→ Directions for this task:
When you reproduce the listing, keep every word as it is and drop the pictures.

→ Records supplied:
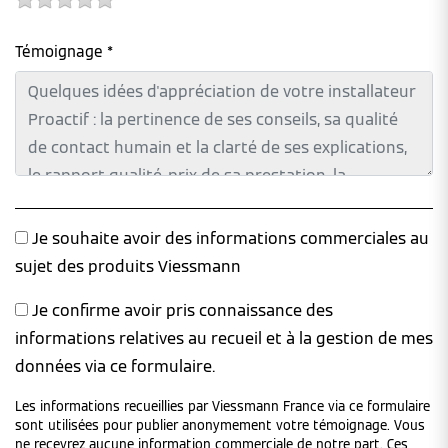
Témoignage *
Je souhaite avoir des informations commerciales au
sujet des produits Viessmann
Je confirme avoir pris connaissance des
informations relatives au recueil et à la gestion de mes
données via ce formulaire.
Les informations recueillies par Viessmann France via ce formulaire
sont utilisées pour publier anonymement votre témoignage. Vous
ne recevrez aucune information commerciale de notre part. Ces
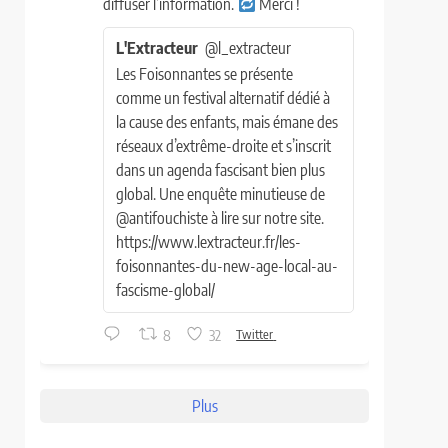
diffuser l’information.
Merci !
L'Extracteur
@l_extracteur
Les Foisonnantes se présente
comme un festival alternatif dédié à
la cause des enfants, mais émane des
réseaux d’extrême-droite et s’inscrit
dans un agenda fascisant bien plus
global. Une enquête minutieuse de
@antifouchiste à lire sur notre site.
https://www.lextracteur.fr/les-
foisonnantes-du-new-age-local-au-
fascisme-global/
8
32
Twitter
Plus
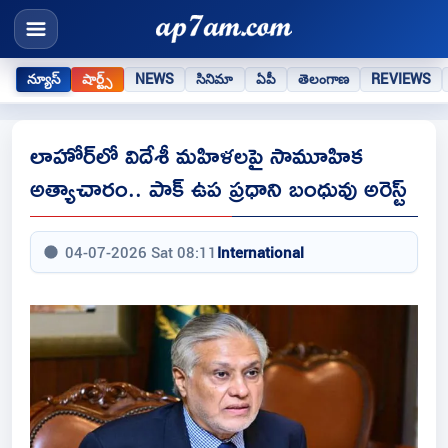
న్యూస్
షార్ట్స్
NEWS
సినిమా
ఏపీ
తెలంగాణ
REVIEWS
లాహోర్‌లో విదేశీ మహిళలపై సామూహిక‌
అత్యాచారం.. పాక్ ఉప ప్రధాని బంధువు అరెస్ట్
04-07-2026 Sat 08:11
International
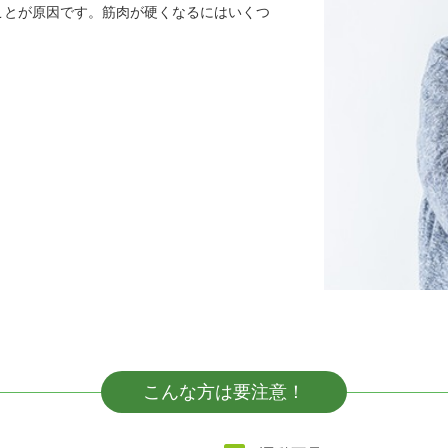
ことが原因です。筋肉が硬くなるにはいくつ
こんな方は要注意！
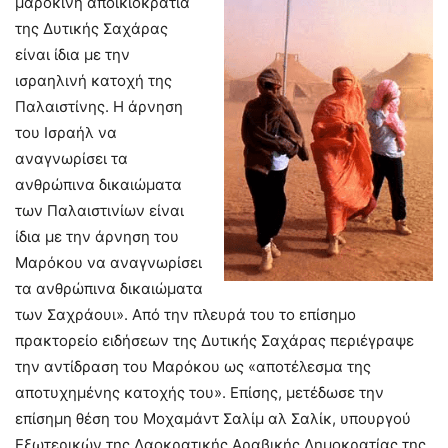
μαροκινή αποικιοκρατία
της Δυτικής Σαχάρας
είναι ίδια με την
ισραηλινή κατοχή της
Παλαιστίνης. Η άρνηση
του Ισραήλ να
αναγνωρίσει τα
ανθρώπινα δικαιώματα
των Παλαιστινίων είναι
ίδια με την άρνηση του
Μαρόκου να αναγνωρίσει
τα ανθρώπινα δικαιώματα
των Σαχράουι». Από την πλευρά του το επίσημο
πρακτορείο ειδήσεων της Δυτικής Σαχάρας περιέγραψε
την αντίδραση του Μαρόκου ως «αποτέλεσμα της
αποτυχημένης κατοχής του». Επίσης, μετέδωσε την
επίσημη θέση του Μοχαμάντ Σαλίμ αλ Σαλίκ, υπουργού
Εξωτερικών της Λαοκρατικής Αραβικής Δημοκρατίας της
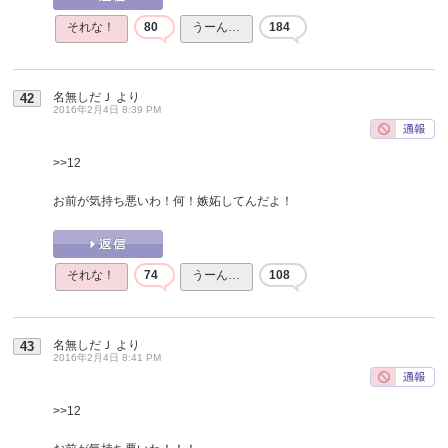
それな！
80
うーん…
184
名無しだＪ
より
42
2016年2月4日 8:39 PM
>>12
お前が気持ち悪いわ！何！嫉妬してんだよ！
それな！
74
うーん…
108
名無しだＪ
より
43
2016年2月4日 8:41 PM
>>12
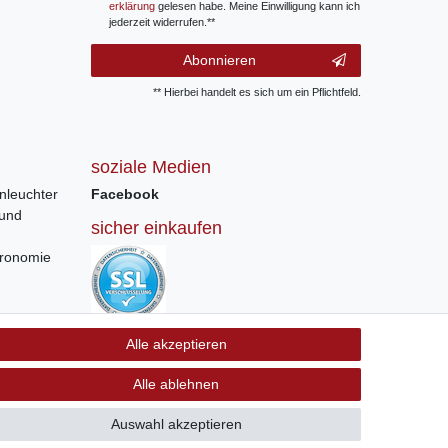
erklärung
gelesen habe. Meine Einwilligung kann ich
jederzeit widerrufen.**
Abonnieren
** Hierbei handelt es sich um ein Pflichtfeld.
soziale Medien
nleuchter
Facebook
 und
sicher einkaufen
tronomie
Sichere Bestellung und Zahlung via SSL
Alle akzeptieren
Verschlüsselung
Alle ablehnen
Auswahl akzeptieren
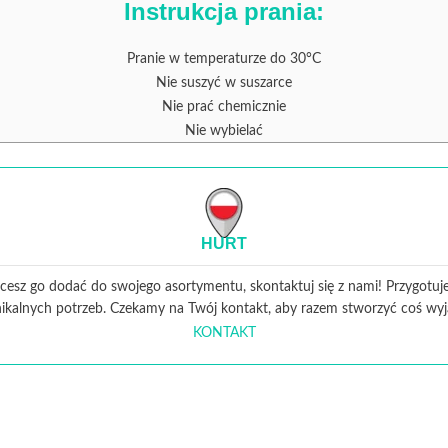
Instrukcja prania:
Pranie w temperaturze do 30°C
Nie suszyć w suszarce
Nie prać chemicznie
Nie wybielać
HURT
i chcesz go dodać do swojego asortymentu, skontaktuj się z nami! Przygot
ikalnych potrzeb. Czekamy na Twój kontakt, aby razem stworzyć coś wy
KONTAKT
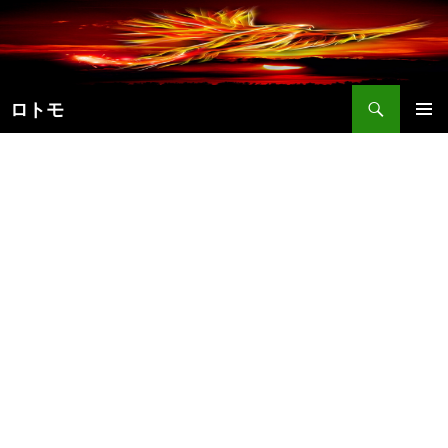
コ
ン
テ
ン
検
ツ
ロトモ
索
へ
メインメ
ス
ニュー
キ
ッ
プ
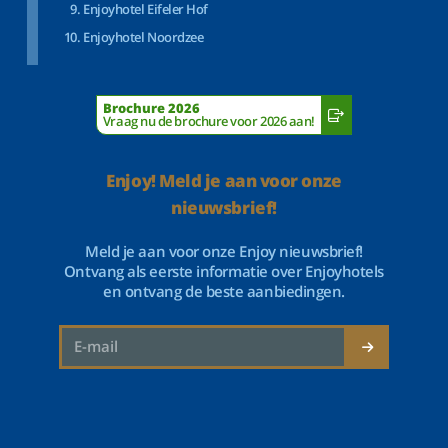
Enjoyhotel Eifeler Hof
Enjoyhotel Noordzee
Brochure 2026
Vraag nu de brochure voor 2026 aan!
Enjoy! Meld je aan voor onze
nieuwsbrief!
Meld je aan voor onze Enjoy nieuwsbrief!
Ontvang als eerste informatie over Enjoyhotels
en ontvang de beste aanbiedingen.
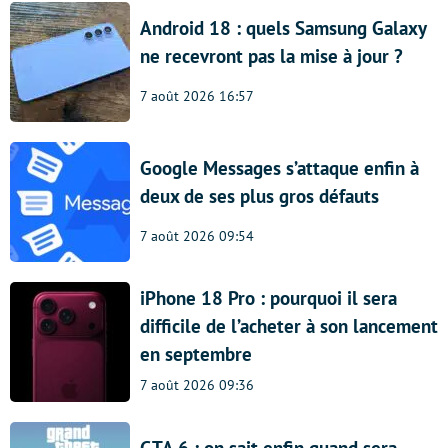
Android 18 : quels Samsung Galaxy
ne recevront pas la mise à jour ?
7 août 2026 16:57
Google Messages s’attaque enfin à
deux de ses plus gros défauts
7 août 2026 09:54
iPhone 18 Pro : pourquoi il sera
difficile de l’acheter à son lancement
en septembre
7 août 2026 09:36
GTA 6 : on sait enfin quand sera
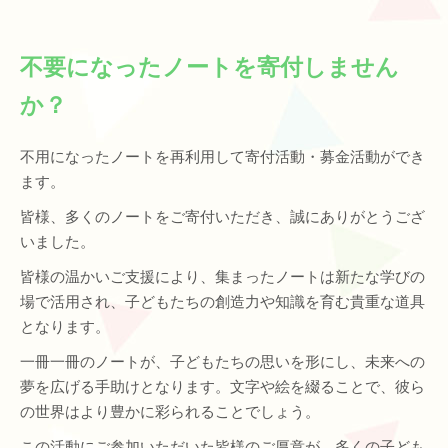
不要になったノートを寄付しません
か？
不用になったノートを再利用して寄付活動・募金活動ができ
ます。
皆様、多くのノートをご寄付いただき、誠にありがとうござ
いました。
皆様の温かいご支援により、集まったノートは新たな学びの
場で活用され、子どもたちの創造力や知識を育む貴重な道具
となります。
一冊一冊のノートが、子どもたちの思いを形にし、未来への
夢を広げる手助けとなります。文字や絵を綴ることで、彼ら
の世界はより豊かに彩られることでしょう。
この活動にご参加いただいた皆様のご厚意が、多くの子ども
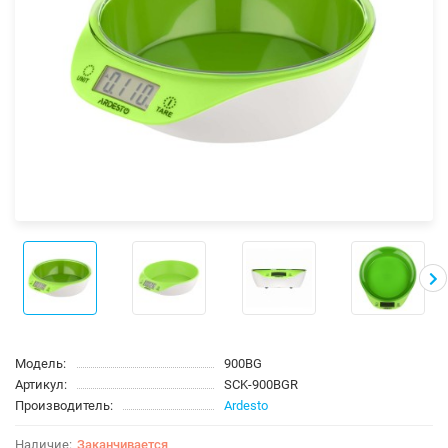
Модель:
900BG
Артикул:
SCK-900BGR
Производитель:
Ardesto
Заканчивается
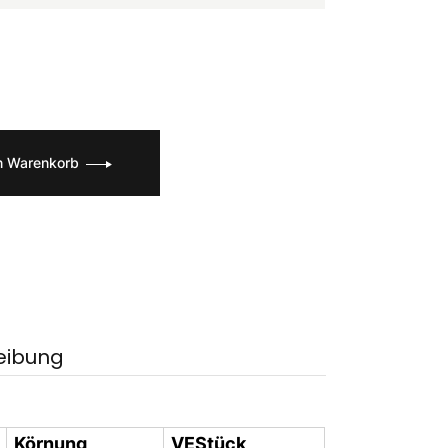
n Warenkorb
eibung
Körnung
VEStück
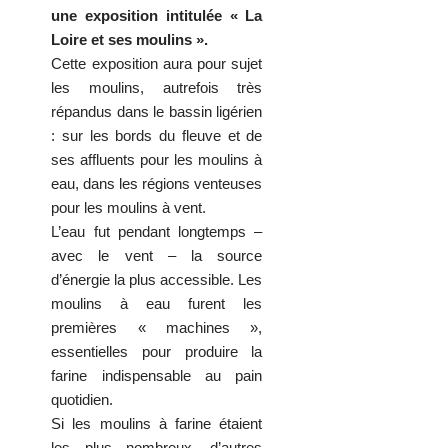
une exposition intitulée « La
Loire et ses moulins ».
Cette exposition aura pour sujet
les moulins, autrefois très
répandus dans le bassin ligérien
: sur les bords du fleuve et de
ses affluents pour les moulins à
eau, dans les régions venteuses
pour les moulins à vent.
L’eau fut pendant longtemps –
avec le vent – la source
d’énergie la plus accessible. Les
moulins à eau furent les
premières « machines »,
essentielles pour produire la
farine indispensable au pain
quotidien.
Si les moulins à farine étaient
les plus nombreux, d’autres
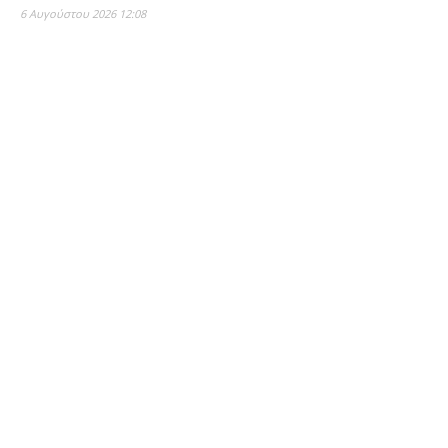
6 Αυγούστου 2026 12:08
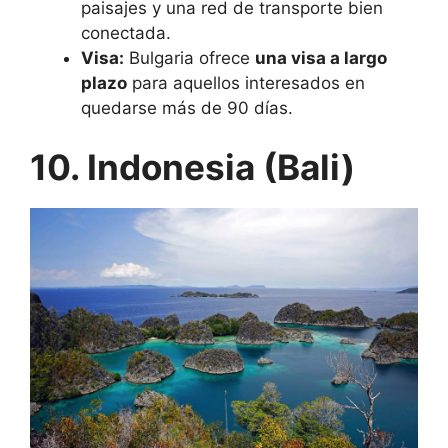
paisajes y una red de transporte bien
conectada.
Visa:
Bulgaria ofrece
una visa a largo
plazo
para aquellos interesados ​​en
quedarse más de 90 días.
10. Indonesia (Bali)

→ Answer to the exercise:
Témoignage *
Je souhaite avoir des informations commerciales au
sujet des produits Viessmann
Je confirme avoir pris connaissance des
informations relatives au recueil et à la gestion de mes
données via ce formulaire.
Les informations recueillies par Viessmann France via ce formulaire
sont utilisées pour publier anonymement votre témoignage. Vous
ne recevrez aucune information commerciale de notre part. Ces
diffuser l’information.
Merci !
L'Extracteur
@l_extracteur
Les Foisonnantes se présente
comme un festival alternatif dédié à
la cause des enfants, mais émane des
réseaux d’extrême-droite et s’inscrit
dans un agenda fascisant bien plus
global. Une enquête minutieuse de
@antifouchiste à lire sur notre site.
https://www.lextracteur.fr/les-
foisonnantes-du-new-age-local-au-
fascisme-global/
8
32
Twitter
Plus
న్యూస్
షార్ట్స్
NEWS
సినిమా
ఏపీ
తెలంగాణ
REVIEWS
లాహోర్‌లో విదేశీ మహిళలపై సామూహిక‌
అత్యాచారం.. పాక్ ఉప ప్రధాని బంధువు అరెస్ట్
04-07-2026 Sat 08:11
International
ことが原因です。筋肉が硬くなるにはいくつ
こんな方は要注意！
μαροκινή αποικιοκρατία
της Δυτικής Σαχάρας
είναι ίδια με την
ισραηλινή κατοχή της
Παλαιστίνης. Η άρνηση
του Ισραήλ να
αναγνωρίσει τα
ανθρώπινα δικαιώματα
των Παλαιστινίων είναι
ίδια με την άρνηση του
Μαρόκου να αναγνωρίσει
τα ανθρώπινα δικαιώματα
των Σαχράουι». Από την πλευρά του το επίσημο
πρακτορείο ειδήσεων της Δυτικής Σαχάρας περιέγραψε
την αντίδραση του Μαρόκου ως «αποτέλεσμα της
αποτυχημένης κατοχής του». Επίσης, μετέδωσε την
επίσημη θέση του Μοχαμάντ Σαλίμ αλ Σαλίκ, υπουργού
Εξωτερικών της Λαοκρατικής Αραβικής Δημοκρατίας της
それな！
80
うーん…
184
名無しだＪ
より
42
2016年2月4日 8:39 PM
>>12
お前が気持ち悪いわ！何！嫉妬してんだよ！
それな！
74
うーん…
108
名無しだＪ
より
43
2016年2月4日 8:41 PM
>>12
erklärung
gelesen habe. Meine Einwilligung kann ich
jederzeit widerrufen.**
Abonnieren
** Hierbei handelt es sich um ein Pflichtfeld.
soziale Medien
nleuchter
Facebook
 und
sicher einkaufen
tronomie
Sichere Bestellung und Zahlung via SSL
Alle akzeptieren
Verschlüsselung
Alle ablehnen
Auswahl akzeptieren
Instrukcja prania:
Pranie w temperaturze do 30°C
Nie suszyć w suszarce
Nie prać chemicznie
Nie wybielać
HURT
i chcesz go dodać do swojego asortymentu, skontaktuj się z nami! Przygot
ikalnych potrzeb. Czekamy na Twój kontakt, aby razem stworzyć coś wy
KONTAKT
コ
ン
テ
ン
検
ツ
ロトモ
索
へ
メインメ
ス
ニュー
キ
ッ
プ
Enjoyhotel Eifeler Hof
Enjoyhotel Noordzee
Brochure 2026
Vraag nu de brochure voor 2026 aan!
Enjoy! Meld je aan voor onze
nieuwsbrief!
Meld je aan voor onze Enjoy nieuwsbrief!
Ontvang als eerste informatie over Enjoyhotels
en ontvang de beste aanbiedingen.
Android 18 : quels Samsung Galaxy
ne recevront pas la mise à jour ?
7 août 2026 16:57
Google Messages s’attaque enfin à
deux de ses plus gros défauts
7 août 2026 09:54
iPhone 18 Pro : pourquoi il sera
difficile de l’acheter à son lancement
en septembre
7 août 2026 09:36
GTA 6 : on sait enfin quand sera
不要になったノートを寄付しません
か？
不用になったノートを再利用して寄付活動・募金活動ができ
ます。
皆様、多くのノートをご寄付いただき、誠にありがとうござ
いました。
皆様の温かいご支援により、集まったノートは新たな学びの
場で活用され、子どもたちの創造力や知識を育む貴重な道具
となります。
一冊一冊のノートが、子どもたちの思いを形にし、未来への
夢を広げる手助けとなります。文字や絵を綴ることで、彼ら
の世界はより豊かに彩られることでしょう。
この活動にご参加いただいた皆様のご厚意が、多くの子ども
Модель:
900BG
Артикул:
SCK-900BGR
Производитель:
Ardesto
Заканчивается
n Warenkorb
eibung
Körnung
VEStück
une exposition intitulée « La
Loire et ses moulins ».
Cette exposition aura pour sujet
les moulins, autrefois très
répandus dans le bassin ligérien
: sur les bords du fleuve et de
ses affluents pour les moulins à
eau, dans les régions venteuses
pour les moulins à vent.
L’eau fut pendant longtemps –
avec le vent – la source
d’énergie la plus accessible. Les
moulins à eau furent les
premières « machines »,
essentielles pour produire la
farine indispensable au pain
quotidien.
Si les moulins à farine étaient
les plus nombreux, d’autres
6 Αυγούστου 2026 12:08
paisajes y una red de transporte bien
conectada.
Visa:
Bulgaria ofrece
una visa a largo
plazo
para aquellos interesados ​​en
quedarse más de 90 días.
10. Indonesia (Bali)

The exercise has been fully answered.